→ **Problem to solve**
Look through the material below and give the number of lines where the string "body" occurs, with nothing added.

→ **Task inputs**
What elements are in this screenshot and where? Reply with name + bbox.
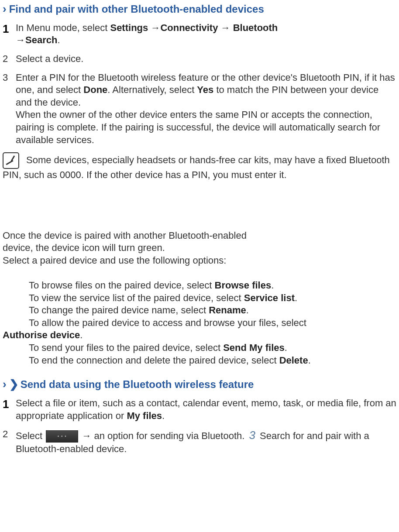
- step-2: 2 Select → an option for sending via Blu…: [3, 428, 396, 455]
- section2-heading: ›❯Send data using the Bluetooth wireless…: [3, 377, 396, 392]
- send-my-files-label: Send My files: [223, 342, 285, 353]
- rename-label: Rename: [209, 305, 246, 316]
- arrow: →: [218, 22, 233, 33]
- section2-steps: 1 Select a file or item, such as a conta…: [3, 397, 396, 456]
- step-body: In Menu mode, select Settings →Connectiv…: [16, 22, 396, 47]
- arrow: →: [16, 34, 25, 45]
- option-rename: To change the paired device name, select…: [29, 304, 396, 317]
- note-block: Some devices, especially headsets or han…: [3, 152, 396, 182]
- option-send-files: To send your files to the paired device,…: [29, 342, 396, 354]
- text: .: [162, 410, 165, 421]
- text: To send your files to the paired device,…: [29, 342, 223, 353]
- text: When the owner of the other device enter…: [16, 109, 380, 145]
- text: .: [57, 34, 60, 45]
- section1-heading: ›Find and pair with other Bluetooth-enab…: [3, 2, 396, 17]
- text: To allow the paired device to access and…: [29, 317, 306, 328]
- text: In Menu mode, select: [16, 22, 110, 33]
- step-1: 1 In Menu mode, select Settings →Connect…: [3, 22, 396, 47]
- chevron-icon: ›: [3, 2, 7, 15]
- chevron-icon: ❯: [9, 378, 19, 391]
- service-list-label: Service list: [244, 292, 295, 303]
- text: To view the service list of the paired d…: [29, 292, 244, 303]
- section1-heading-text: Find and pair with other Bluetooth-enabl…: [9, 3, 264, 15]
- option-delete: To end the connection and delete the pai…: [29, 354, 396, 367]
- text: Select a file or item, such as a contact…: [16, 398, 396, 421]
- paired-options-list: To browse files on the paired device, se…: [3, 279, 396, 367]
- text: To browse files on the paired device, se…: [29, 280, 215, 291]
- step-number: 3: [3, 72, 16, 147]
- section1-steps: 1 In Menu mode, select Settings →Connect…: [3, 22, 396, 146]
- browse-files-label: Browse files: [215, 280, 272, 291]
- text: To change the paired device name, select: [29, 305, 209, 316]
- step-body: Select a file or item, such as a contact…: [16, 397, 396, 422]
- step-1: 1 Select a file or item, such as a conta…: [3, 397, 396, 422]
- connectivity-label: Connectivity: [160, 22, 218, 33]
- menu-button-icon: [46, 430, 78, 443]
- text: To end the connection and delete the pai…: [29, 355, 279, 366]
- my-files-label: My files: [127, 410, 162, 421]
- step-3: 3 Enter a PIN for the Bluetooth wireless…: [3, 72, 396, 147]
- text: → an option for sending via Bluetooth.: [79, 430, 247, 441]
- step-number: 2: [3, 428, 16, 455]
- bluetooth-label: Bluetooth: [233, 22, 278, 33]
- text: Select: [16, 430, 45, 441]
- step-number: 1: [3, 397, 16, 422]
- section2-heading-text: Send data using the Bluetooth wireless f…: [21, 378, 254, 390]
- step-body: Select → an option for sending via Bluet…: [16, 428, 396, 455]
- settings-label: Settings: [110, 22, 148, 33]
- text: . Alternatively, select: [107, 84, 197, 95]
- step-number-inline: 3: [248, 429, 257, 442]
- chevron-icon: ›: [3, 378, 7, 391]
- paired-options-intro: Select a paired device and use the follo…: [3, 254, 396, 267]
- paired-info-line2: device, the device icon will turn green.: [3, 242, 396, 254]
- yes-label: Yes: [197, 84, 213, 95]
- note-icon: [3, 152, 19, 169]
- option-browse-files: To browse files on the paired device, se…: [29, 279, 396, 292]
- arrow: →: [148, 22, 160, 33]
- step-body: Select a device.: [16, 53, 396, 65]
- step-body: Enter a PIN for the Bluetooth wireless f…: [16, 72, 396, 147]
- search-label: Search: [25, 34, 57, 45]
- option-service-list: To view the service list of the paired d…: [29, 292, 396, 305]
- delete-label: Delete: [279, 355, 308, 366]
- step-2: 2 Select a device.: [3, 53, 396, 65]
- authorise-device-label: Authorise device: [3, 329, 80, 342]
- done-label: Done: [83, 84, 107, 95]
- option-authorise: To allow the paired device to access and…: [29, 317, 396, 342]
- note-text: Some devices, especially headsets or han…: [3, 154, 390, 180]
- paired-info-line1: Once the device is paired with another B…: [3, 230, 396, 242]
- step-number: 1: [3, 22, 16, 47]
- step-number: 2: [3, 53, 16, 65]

→ **The completed task**
5